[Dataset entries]
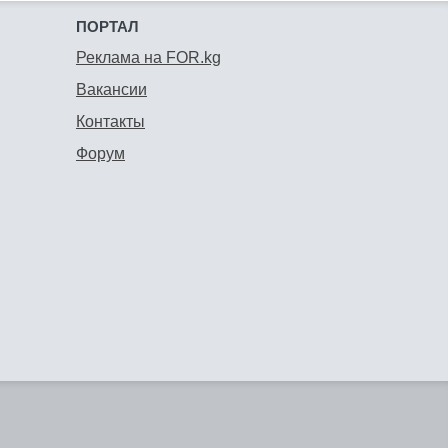
ПОРТАЛ
Реклама на FOR.kg
Вакансии
Контакты
Форум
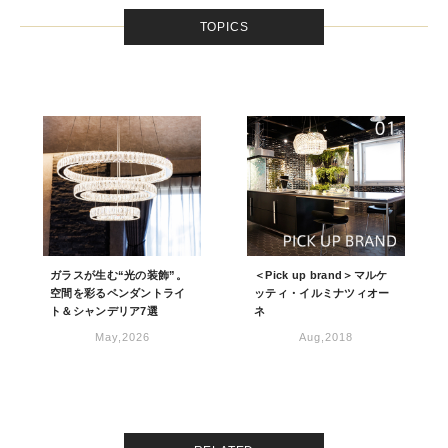
TOPICS
ガラスが生む“光の装飾”。
＜Pick up brand＞マルケ
空間を彩るペンダントライ
ッティ・イルミナツィオー
ト＆シャンデリア7選
ネ
May,2026
Aug,2018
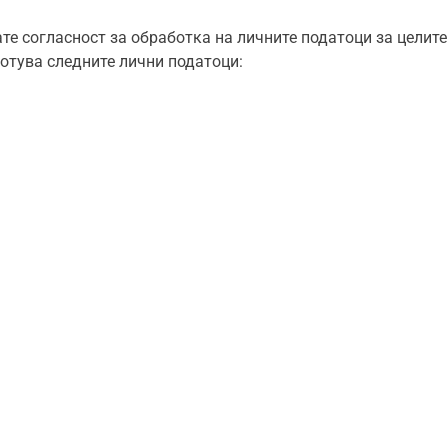
ате согласност за обработка на личните податоци за целите
ботува следните лични податоци:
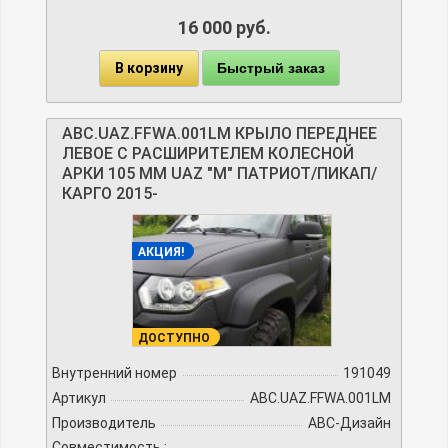
16 000 руб.
В корзину
Быстрый заказ
ABC.UAZ.FFWA.001LM КРЫЛО ПЕРЕДНЕЕ
ЛЕВОЕ С РАСШИРИТЕЛЕМ КОЛЕСНОЙ
АРКИ 105 ММ UAZ "М" ПАТРИОТ/ПИКАП/
КАРГО 2015-
АКЦИЯ!
ДОСТУПНО
Внутренний номер
191049
Артикул
ABC.UAZ.FFWA.001LM
Производитель
АВС-Дизайн
Совместимость :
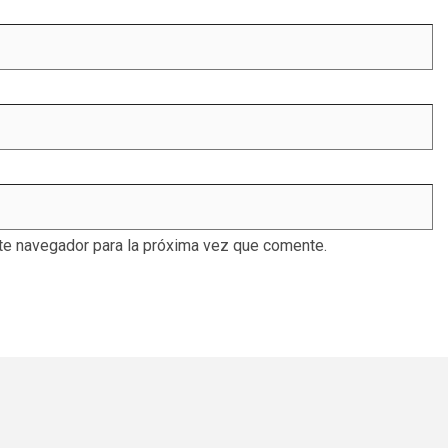
te navegador para la próxima vez que comente.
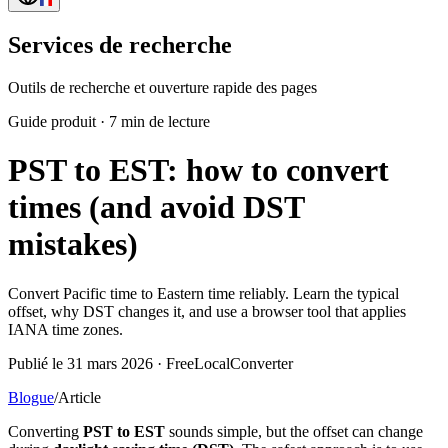
Services de recherche
Outils de recherche et ouverture rapide des pages
Guide produit
·
7 min de lecture
PST to EST: how to convert
times (and avoid DST
mistakes)
Convert Pacific time to Eastern time reliably. Learn the typical
offset, why DST changes it, and use a browser tool that applies
IANA time zones.
Publié le 31 mars 2026 · FreeLocalConverter
Blogue
/
Article
Converting
PST to EST
sounds simple, but the offset can change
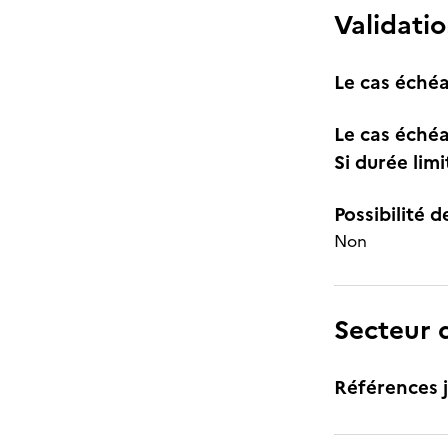
Validatio
Le cas échéa
Le cas échéa
Si durée lim
Possibilité d
Non
Secteur d
Références j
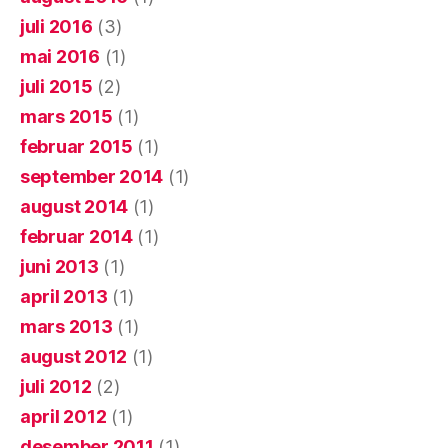
juli 2016
(3)
mai 2016
(1)
juli 2015
(2)
mars 2015
(1)
februar 2015
(1)
september 2014
(1)
august 2014
(1)
februar 2014
(1)
juni 2013
(1)
april 2013
(1)
mars 2013
(1)
august 2012
(1)
juli 2012
(2)
april 2012
(1)
desember 2011
(1)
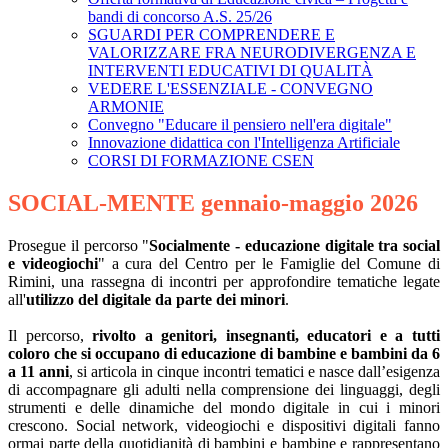
bandi di concorso A.S. 25/26
SGUARDI PER COMPRENDERE E
VALORIZZARE FRA NEURODIVERGENZA E
INTERVENTI EDUCATIVI DI QUALITÀ
VEDERE L'ESSENZIALE - CONVEGNO
ARMONIE
Convegno "Educare il pensiero nell'era digitale"
Innovazione didattica con l'Intelligenza Artificiale
CORSI DI FORMAZIONE CSEN
SOCIAL-MENTE gennaio-maggio 2026
Prosegue il percorso "
Socialmente - educazione digitale tra social
e videogiochi
" a cura del Centro per le Famiglie del Comune di
Rimini, una rassegna di incontri per approfondire tematiche legate
all'
utilizzo del digitale da parte dei minori
.
Il percorso,
rivolto a genitori, insegnanti, educatori e a tutti
coloro che si occupano di educazione di bambine e bambini da 6
a 11 anni
, si articola in cinque incontri tematici e nasce dall’esigenza
di accompagnare gli adulti nella comprensione dei linguaggi, degli
strumenti e delle dinamiche del mondo digitale in cui i minori
crescono. Social network, videogiochi e dispositivi digitali fanno
ormai parte della quotidianità di bambini e bambine e rappresentano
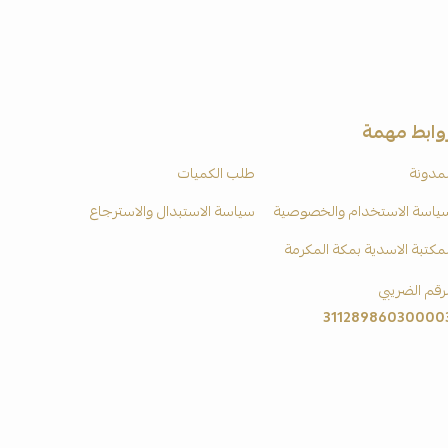
وابط مهمة
لمدونة
طلب الكميات
ياسة الاستخدام والخصوصية
سياسة الاستبدال والاسترجاع
لمكتبة الاسدية بمكة المكرمة
لرقم الضريبي
31128986030000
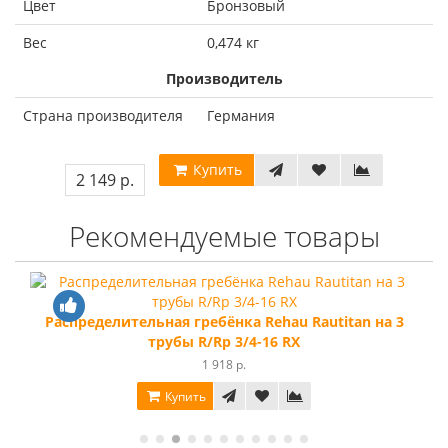
Цвет
Бронзовый
Вес
0,474 кг
Производитель
Страна производителя
Германия
Купить
2 149 р.
Рекомендуемые товары
Распределительная гребёнка Rehau Rautitan на 3
трубы R/Rp 3/4-16 RX
1 918 р.
Купить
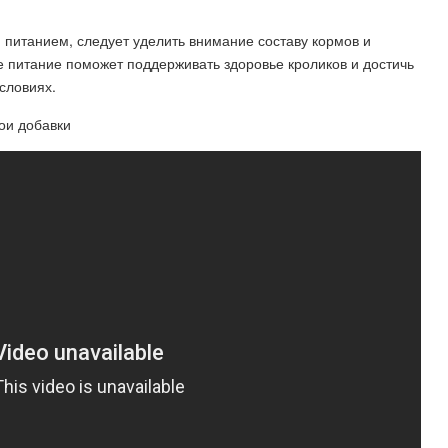
м питанием, следует уделить внимание составу кормов и
 питание поможет поддерживать здоровье кроликов и достичь
словиях.
ои добавки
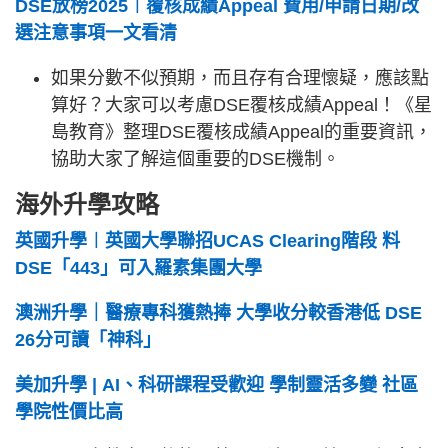
DSE放榜2025︱覆核成績Appeal 費用/申請日期/改
選注意事項一文看清
如果分數不似預期，而且存有合理懷疑，應該點
算好？大家可以考慮DSE覆核成績Appeal！《星
島教育》整理DSE覆核成績Appeal的重要資訊，
協助大家了解這個重要的DSE機制。
海外升學攻略
英國升學︱英國大學聯招UCAS Clearing階段 料
DSE「443」可入羅素集團大學
澳洲升學｜醫療專科獲熱捧 大學收分較香港低 DSE
26分可讀「神科」
美加升學 | AI、科研課程受歡迎 學制靈活多變 社區
學院性價比高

EXERCISE AIM>
None of the pictures should be copied, but every record above must be restated in full.

EXERCISE RESULT>
ПОРТАЛ
Реклама на FOR.kg
Вакансии
Контакты
Форум
TOPICS
ガラスが生む“光の装飾”。
＜Pick up brand＞マルケ
空間を彩るペンダントライ
ッティ・イルミナツィオー
ト＆シャンデリア7選
ネ
May,2026
Aug,2018
ате согласност за обработка на личните податоци за целите
ботува следните лични податоци:
16 000 руб.
В корзину
Быстрый заказ
ABC.UAZ.FFWA.001LM КРЫЛО ПЕРЕДНЕЕ
ЛЕВОЕ С РАСШИРИТЕЛЕМ КОЛЕСНОЙ
АРКИ 105 ММ UAZ "М" ПАТРИОТ/ПИКАП/
КАРГО 2015-
АКЦИЯ!
ДОСТУПНО
Внутренний номер
191049
Артикул
ABC.UAZ.FFWA.001LM
Производитель
АВС-Дизайн
Совместимость :
te navegador para la próxima vez que comente.
Services de recherche
Outils de recherche et ouverture rapide des pages
Guide produit
·
7 min de lecture
PST to EST: how to convert
times (and avoid DST
mistakes)
Convert Pacific time to Eastern time reliably. Learn the typical
offset, why DST changes it, and use a browser tool that applies
IANA time zones.
Publié le 31 mars 2026 · FreeLocalConverter
Blogue
/
Article
Converting
PST to EST
sounds simple, but the offset can change
Validatio
Le cas échéa
Le cas échéa
Si durée lim
Possibilité d
Non
Secteur d
Références j
juli 2016
(3)
mai 2016
(1)
juli 2015
(2)
mars 2015
(1)
februar 2015
(1)
september 2014
(1)
august 2014
(1)
februar 2014
(1)
juni 2013
(1)
april 2013
(1)
mars 2013
(1)
august 2012
(1)
juli 2012
(2)
april 2012
(1)
desember 2011
(1)
bandi di concorso A.S. 25/26
SGUARDI PER COMPRENDERE E
VALORIZZARE FRA NEURODIVERGENZA E
INTERVENTI EDUCATIVI DI QUALITÀ
VEDERE L'ESSENZIALE - CONVEGNO
ARMONIE
Convegno "Educare il pensiero nell'era digitale"
Innovazione didattica con l'Intelligenza Artificiale
CORSI DI FORMAZIONE CSEN
SOCIAL-MENTE gennaio-maggio 2026
Prosegue il percorso "
Socialmente - educazione digitale tra social
e videogiochi
" a cura del Centro per le Famiglie del Comune di
Rimini, una rassegna di incontri per approfondire tematiche legate
all'
utilizzo del digitale da parte dei minori
.
Il percorso,
rivolto a genitori, insegnanti, educatori e a tutti
coloro che si occupano di educazione di bambine e bambini da 6
a 11 anni
, si articola in cinque incontri tematici e nasce dall’esigenza
di accompagnare gli adulti nella comprensione dei linguaggi, degli
strumenti e delle dinamiche del mondo digitale in cui i minori
crescono. Social network, videogiochi e dispositivi digitali fanno
ormai parte della quotidianità di bambini e bambine e rappresentano
وابط مهمة
لمدونة
طلب الكميات
ياسة الاستخدام والخصوصية
سياسة الاستبدال والاسترجاع
لمكتبة الاسدية بمكة المكرمة
لرقم الضريبي
31128986030000
Цвет
Бронзовый
Вес
0,474 кг
Производитель
Страна производителя
Германия
Купить
2 149 р.
Рекомендуемые товары
Распределительная гребёнка Rehau Rautitan на 3
трубы R/Rp 3/4-16 RX
1 918 р.
Купить
м питанием, следует уделить внимание составу кормов и
 питание поможет поддерживать здоровье кроликов и достичь
словиях.
ои добавки
DSE放榜2025︱覆核成績Appeal 費用/申請日期/改
選注意事項一文看清
如果分數不似預期，而且存有合理懷疑，應該點
算好？大家可以考慮DSE覆核成績Appeal！《星
島教育》整理DSE覆核成績Appeal的重要資訊，
協助大家了解這個重要的DSE機制。
海外升學攻略
英國升學︱英國大學聯招UCAS Clearing階段 料
DSE「443」可入羅素集團大學
澳洲升學｜醫療專科獲熱捧 大學收分較香港低 DSE
26分可讀「神科」
美加升學 | AI、科研課程受歡迎 學制靈活多變 社區
學院性價比高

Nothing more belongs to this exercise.